The bank also noted additional rate hikes could be required in order to achieve price stability in the medium term.
Prior to the SNB’s policy decision, markets were pricing in a 62% chance of a 0.50% rate increase.
This has been the fifth consecutive interest rate hike since the beginning of the SNB’s tightening cycle last year, which brought borrowing costs to their highest level since April 2002.
Despite that Switzerland’s inflation has dropped over the past year and is currently the lowest among G10 economies at 2.2%, there still was more to be done, according to SNB Chairman Thomas Jordan.
“The marked decline in recent months is very welcome.
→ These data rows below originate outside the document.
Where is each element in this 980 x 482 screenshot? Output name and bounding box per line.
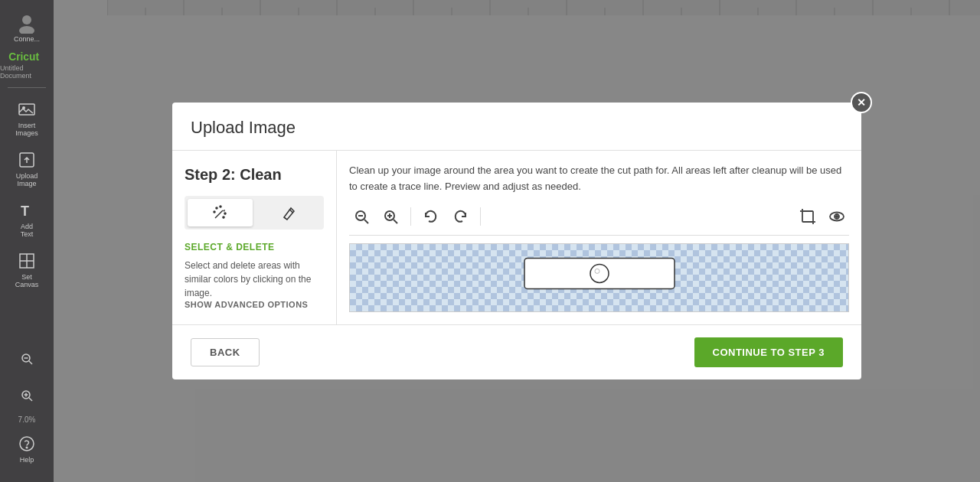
cricut-logo-area: Cricut Untitled Document [0, 49, 54, 80]
sidebar-zoom-in[interactable] [4, 379, 50, 412]
svg-text:Cricut: Cricut [8, 51, 39, 63]
modal-close-button[interactable]: ✕ [851, 92, 872, 113]
set-canvas-icon [16, 250, 38, 272]
svg-point-49 [224, 213, 226, 214]
image-toolbar [349, 204, 849, 236]
tool-tab-erase[interactable] [256, 199, 321, 226]
sidebar-connect-button[interactable]: Conne... [4, 6, 50, 49]
svg-line-51 [284, 217, 287, 220]
tool-description: Select and delete areas with similar col… [185, 259, 324, 300]
modal-title: Upload Image [191, 118, 296, 138]
sidebar-help[interactable]: Help [4, 427, 50, 470]
show-advanced-options[interactable]: SHOW ADVANCED OPTIONS [185, 300, 324, 309]
insert-images-label: InsertImages [15, 122, 38, 137]
svg-line-59 [394, 220, 397, 223]
sidebar-zoom-out[interactable] [4, 342, 50, 376]
svg-point-67 [836, 215, 838, 217]
svg-point-46 [216, 207, 217, 209]
crop-button[interactable] [795, 204, 820, 229]
svg-line-45 [215, 210, 223, 218]
tool-section: SELECT & DELETE Select and delete areas … [185, 242, 324, 300]
upload-image-label: UploadImage [16, 172, 38, 187]
upload-image-modal: ✕ Upload Image Step 2: Clean [172, 103, 861, 379]
zoom-out-icon [16, 348, 38, 370]
image-canvas[interactable] [349, 243, 849, 312]
sidebar-item-set-canvas[interactable]: SetCanvas [4, 244, 50, 295]
svg-point-0 [22, 15, 31, 24]
zoom-out-button[interactable] [349, 204, 374, 229]
svg-point-47 [220, 206, 221, 207]
svg-text:T: T [21, 204, 29, 219]
app-title: Untitled Document [0, 64, 54, 80]
sidebar-divider-1 [8, 87, 46, 88]
redo-button[interactable] [448, 204, 472, 229]
toolbar-separator-2 [480, 207, 481, 226]
svg-point-69 [590, 264, 609, 282]
continue-button[interactable]: CONTINUE TO STEP 3 [694, 337, 844, 367]
svg-line-12 [29, 361, 32, 364]
svg-point-18 [26, 447, 28, 448]
sidebar-item-add-text[interactable]: T AddText [4, 194, 50, 244]
back-button[interactable]: BACK [191, 338, 260, 366]
svg-rect-60 [802, 211, 813, 222]
tool-tabs [185, 196, 324, 230]
user-avatar [16, 12, 38, 34]
right-panel: Clean up your image around the area you … [337, 151, 861, 324]
zoom-in-icon [16, 385, 38, 406]
zoom-in-button[interactable] [378, 204, 403, 229]
left-panel: Step 2: Clean [172, 151, 337, 324]
add-text-label: AddText [21, 223, 34, 238]
preview-button[interactable] [825, 204, 849, 229]
sidebar: Conne... Cricut Untitled Document Insert… [0, 0, 54, 482]
insert-images-icon [16, 99, 38, 120]
svg-point-1 [19, 26, 34, 34]
modal-footer: BACK CONTINUE TO STEP 3 [172, 324, 861, 379]
sidebar-item-upload-image[interactable]: UploadImage [4, 143, 50, 194]
modal-header: Upload Image [172, 103, 861, 151]
cricut-logo: Cricut [8, 49, 46, 64]
tool-section-title: SELECT & DELETE [185, 242, 324, 252]
svg-point-48 [214, 211, 215, 213]
modal-overlay: ✕ Upload Image Step 2: Clean [54, 0, 980, 482]
svg-line-16 [29, 398, 32, 401]
step-description: Clean up your image around the area you … [349, 163, 849, 195]
set-canvas-label: SetCanvas [15, 273, 39, 288]
undo-button[interactable] [419, 204, 443, 229]
add-text-icon: T [16, 200, 38, 221]
help-label: Help [20, 456, 34, 464]
svg-line-55 [364, 220, 368, 223]
toolbar-right [795, 204, 849, 229]
connect-label: Conne... [14, 35, 40, 43]
label-shape [523, 252, 676, 295]
modal-body: Step 2: Clean [172, 151, 861, 324]
help-icon [16, 433, 38, 454]
sidebar-item-insert-images[interactable]: InsertImages [4, 93, 50, 143]
zoom-level: 7.0% [18, 415, 36, 424]
sidebar-bottom: 7.0% Help [4, 342, 50, 482]
tool-tab-select-delete[interactable] [188, 199, 253, 226]
upload-image-icon [16, 149, 38, 171]
toolbar-separator-1 [410, 207, 411, 226]
svg-point-50 [223, 217, 224, 218]
step-title: Step 2: Clean [185, 166, 324, 184]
This is also the result of our monetary policy which is now significantly more restrictive than one year ago,” the SNB Chairman told reporters.
“Nevertheless the underlying inflationary pressure has risen further,” Jordan said.
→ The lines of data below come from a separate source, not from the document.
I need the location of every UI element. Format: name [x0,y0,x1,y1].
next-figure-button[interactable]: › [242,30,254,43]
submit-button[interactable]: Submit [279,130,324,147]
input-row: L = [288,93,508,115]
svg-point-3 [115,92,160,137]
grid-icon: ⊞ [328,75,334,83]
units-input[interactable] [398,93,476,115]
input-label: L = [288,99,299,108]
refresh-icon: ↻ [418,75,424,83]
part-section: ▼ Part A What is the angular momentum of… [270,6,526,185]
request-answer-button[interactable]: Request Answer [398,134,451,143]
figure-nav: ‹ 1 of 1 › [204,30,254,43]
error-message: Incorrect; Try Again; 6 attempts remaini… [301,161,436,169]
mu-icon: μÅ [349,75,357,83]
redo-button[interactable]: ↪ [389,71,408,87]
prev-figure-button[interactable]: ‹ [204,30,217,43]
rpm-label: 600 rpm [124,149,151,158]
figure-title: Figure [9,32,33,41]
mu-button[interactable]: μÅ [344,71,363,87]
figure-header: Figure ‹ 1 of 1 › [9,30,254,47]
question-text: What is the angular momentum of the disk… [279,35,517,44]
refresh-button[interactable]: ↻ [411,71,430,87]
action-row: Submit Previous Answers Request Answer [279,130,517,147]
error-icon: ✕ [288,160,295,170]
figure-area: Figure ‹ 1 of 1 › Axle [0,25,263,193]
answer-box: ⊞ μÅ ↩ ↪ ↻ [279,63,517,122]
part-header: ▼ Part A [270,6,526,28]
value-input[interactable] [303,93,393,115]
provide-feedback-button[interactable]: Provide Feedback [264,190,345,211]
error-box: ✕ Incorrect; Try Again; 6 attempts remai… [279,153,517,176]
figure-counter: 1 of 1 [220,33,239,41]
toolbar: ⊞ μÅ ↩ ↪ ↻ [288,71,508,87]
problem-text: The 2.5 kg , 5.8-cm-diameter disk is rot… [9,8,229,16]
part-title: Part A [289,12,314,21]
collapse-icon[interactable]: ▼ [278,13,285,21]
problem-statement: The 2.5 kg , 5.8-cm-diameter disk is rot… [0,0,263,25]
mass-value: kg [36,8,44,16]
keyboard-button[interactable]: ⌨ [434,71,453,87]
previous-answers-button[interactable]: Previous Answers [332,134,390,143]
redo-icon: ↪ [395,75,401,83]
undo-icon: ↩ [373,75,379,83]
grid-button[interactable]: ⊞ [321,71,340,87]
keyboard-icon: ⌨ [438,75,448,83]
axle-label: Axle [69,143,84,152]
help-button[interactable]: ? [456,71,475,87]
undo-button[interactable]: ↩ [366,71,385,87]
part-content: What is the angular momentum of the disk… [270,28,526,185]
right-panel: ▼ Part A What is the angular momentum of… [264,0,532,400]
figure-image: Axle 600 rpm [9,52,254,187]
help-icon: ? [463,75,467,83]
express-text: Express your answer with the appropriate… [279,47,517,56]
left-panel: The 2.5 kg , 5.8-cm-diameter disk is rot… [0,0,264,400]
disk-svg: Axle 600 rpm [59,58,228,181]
The central bank revised down its full-year 2023 inflation projection, but raised its 2024 forecast because of ongoing second-round effects, higher electricity prices and rents, along with more persistent inflationary pressure from abroad.
The bank now expects average annual inflation of 2.2% this year and in 2024, and a 2.1% inflation in 2025.
As of 9:14 GMT on Thursday USD/CHF was edging up 0.10% to trade at 0.8939.
The major Forex pair touched an intraday low of 0.8906 immediately after the SNB’s policy decision, or its weakest level since June 16th (0.8902) – also a 1-month low.